Si rammenta, in ogni caso, che il sistema sanzionatorio tributario è stato oggetto di una recente revisione da parte del D.Lgs. 87/2024.

[2] A. CARINCI, T. TASSANI, Manuale di diritto tributario, VI Ed., Torino, 2023, p. 357.

[3] Art. 5, D.Lgs. 472/1997: “Nelle violazioni punite con sanzioni amministrative ciascuno risponde della propria azione od omissione, cosciente e volontaria, sia essa dolosa o colposa [ … ]”.

[4] La definizione di colpa è quella generale prevista dall’art. 43 c.p., mentre, ai fini delle sanzioni tributarie, l’art. 5, D.Lgs. 472/1997 chiarisce i concetti di colpa grave e dolo, specificando che la condotta è dolosa quando è posta con l’intento di pregiudicare la determinazione dell’imponibile o dell’imposta ovvero ostacolare l’attività amministrativa di accertamento.

[5] G. FIANDACA, E. MUSCO, Diritto penale – parte generale, VII Ed., Bologna, 2014, p. 229.

In materia si veda anche G. FIANDACA, Caso fortuito e forza maggiore nel diritto penale, in Dig.disc.pen., II, Torino, 1988.

[6] A. PECORARO ALBANI, Caso fortuito (dir.pen.), in Enciclopedia del Diritto, Vol.
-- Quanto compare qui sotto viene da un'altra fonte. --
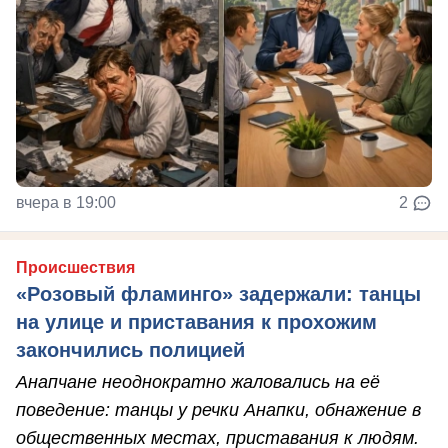
вчера в 19:00
2
Происшествия
«Розовый фламинго» задержали: танцы
на улице и приставания к прохожим
закончились полицией
Анапчане неоднократно жаловались на её
поведение: танцы у речки Анапки, обнажение в
общественных местах, приставания к людям.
VI, 1960, p. 401.

[7] Cass., Sez. V, 11.05.2017, n. 23026.

[8] Si veda, in una fattispecie di omesso versamento dell’IVA, Tribunale di Milano, ufficio G.I.P., 7.01.2013, in Dir. Pen. Cont., il quale ha stabilito che “l’imputato è stato costretto a non pagare il dovuto da un comportamento omissivo e dilatorio da parte di enti pubblici che avrebbero dovuto saldare fatture per forniture ricevute […]” per un debito ritenuto “impressionante”. Pertanto, secondo il giudice, “non vi era alcuna intenzione da parte dell’imputato di evadere l’IVA”.

In precedenza, fra le tante, Tribunale di Milano, ufficio G.I.P., 19.09.2012, in Dir. Pen. Cont., secondo cui “se l’inadempimento dell’obbligazione tributaria dipende da mancata disponibilità di denaro a causa di gravi inadempimenti da parte di amministrazioni pubbliche debitrici, è integrata la forza maggiore che, in mancanza di prova contraria, esclude il dolo del reato di omesso versamento di ritenute certificate”.

[9] Trib.Milano, Sez. III, 18.02.2016, n.13701.

[10] In relazione al delitto di “omesso versamento IVA”.

[11] Le pronunce che si sono susseguite hanno, inoltre, posto l’interrogativo sulla natura da attribuire alla carenza di liquidità echeggiando, seppur con esito sempre sfavorevole al contribuente, le ricostruzioni teoriche della giurisprudenza di merito, affermando, dapprima, l’assenza dell’elemento volitivo del fatto (Cass., Sez. III, 8.04.2014, n. 20266) e poi sostenendo la tesi dell’inesigibilità, ovvero della forza maggiore (Cass., Sez. III, 25.02.2015, n.8352).

[12] R. GAROFOLI, Manuale di diritto penale – parte generale, XX Ed., Bari, 2023, pp. 874-877.

[13] Cass., Sez. V, 6.04.2022, n. 11111.

[14] In tal senso anche Cass., Sez. V, 7.04.2022, n. 11276.

[15] Cass., Sez. V, 22.03.2019, n. 8175; Cass., Sez. V, 22.03.2019, n. 8177.

[16] Cass., Sez. VI, 16.01.2023, n. 987.

[17] Corte di Giustizia: causa C-314/06; causa C-533/10; cause C-659/13 e C-34/14; causa C-154/16.